» Work to complete
Please set down only the lines below starting with the line with "g In Blender" and going on through the line with "Yhteistyö ja tuotetestaus", verbatim and without pictures.

» Available data
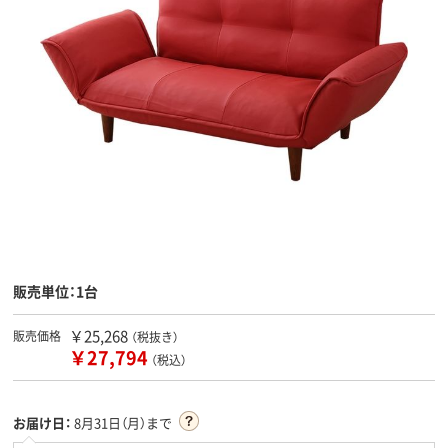
販売単位：1台
￥25,268
販売価格
（税抜き）
￥27,794
（税込）
お届け日：
8月31日（月）まで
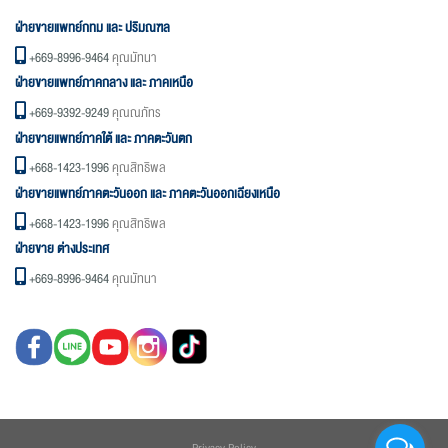
ฝ่ายขายแพทย์กทม และ ปริมณฑล
+669-8996-9464
คุณมัทนา
ฝ่ายขายแพทย์ภาคกลาง และ ภาคเหนือ
+669-9392-9249
คุณณภัทร
ฝ่ายขายแพทย์ภาคใต้ และ ภาคตะวันตก
+668-1423-1996
คุณสิทธิพล
ฝ่ายขายแพทย์ภาคตะวันออก และ ภาคตะวันออกเฉียงเหนือ
+668-1423-1996
คุณสิทธิพล
ฝ่ายขาย ต่างประเทศ
+669-8996-9464
คุณมัทนา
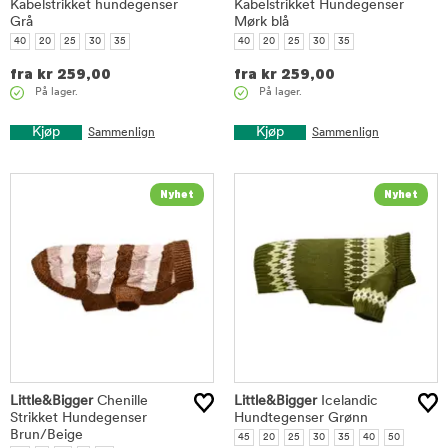
Kabelstrikket hundegenser
Kabelstrikket Hundegenser
Grå
Mørk blå
40
20
25
30
35
40
20
25
30
35
fra
kr
259,00
fra
kr
259,00
På lager.
På lager.
Kjøp
Kjøp
Sammenlign
Sammenlign
Little&Bigger
Chenille
Little&Bigger
Icelandic
Strikket Hundegenser
Hundtegenser Grønn
Brun/Beige
45
20
25
30
35
40
50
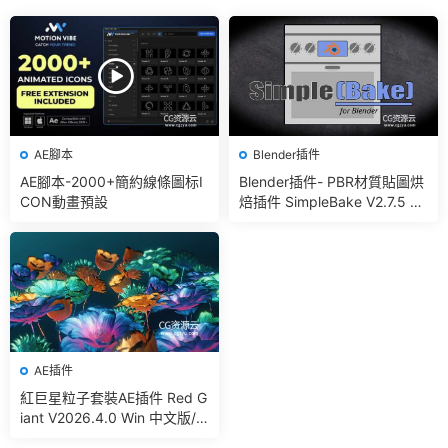
AE腳本
Blender插件
AE腳本-2000+簡約線條圖标I
Blender插件- PBR材質貼圖烘
CON動畫預設
焙插件 SimpleBake V2.7.5 –
Simple Pbr And Other Bakin
g In Blender
AE插件
紅巨星粒子套裝AE插件 Red G
iant V2026.4.0 Win 中文版/
英文版 集成了Trapcode + Ma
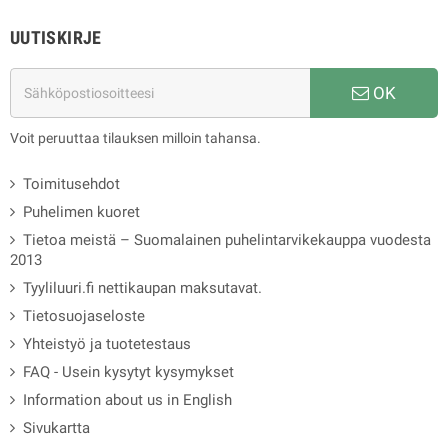
UUTISKIRJE
OK
Voit peruuttaa tilauksen milloin tahansa.
Toimitusehdot
Puhelimen kuoret
Tietoa meistä – Suomalainen puhelintarvikekauppa vuodesta
2013
Tyyliluuri.fi nettikaupan maksutavat.
Tietosuojaseloste
Yhteistyö ja tuotetestaus
FAQ - Usein kysytyt kysymykset
Information about us in English
Sivukartta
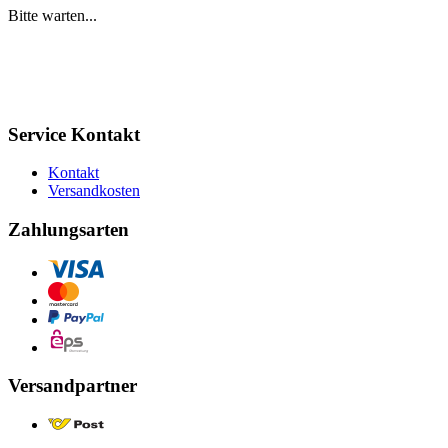
Bitte warten...
Service Kontakt
Kontakt
Versandkosten
Zahlungsarten
Versandpartner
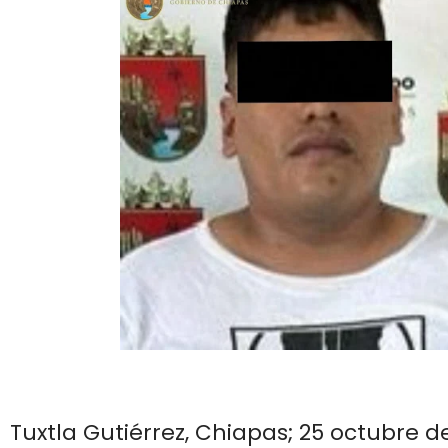
Tuxtla Gutiérrez, Chiapas; 25 octubre de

» Output of the task
g In Blender
AE插件
紅巨星粒子套裝AE插件 Red G
iant V2026.4.0 Win 中文版/
英文版 集成了Trapcode + Ma
UUTISKIRJE
OK
Voit peruuttaa tilauksen milloin tahansa.
Toimitusehdot
Puhelimen kuoret
Tietoa meistä – Suomalainen puhelintarvikekauppa vuodesta
2013
Tyyliluuri.fi nettikaupan maksutavat.
Tietosuojaseloste
Yhteistyö ja tuotetestaus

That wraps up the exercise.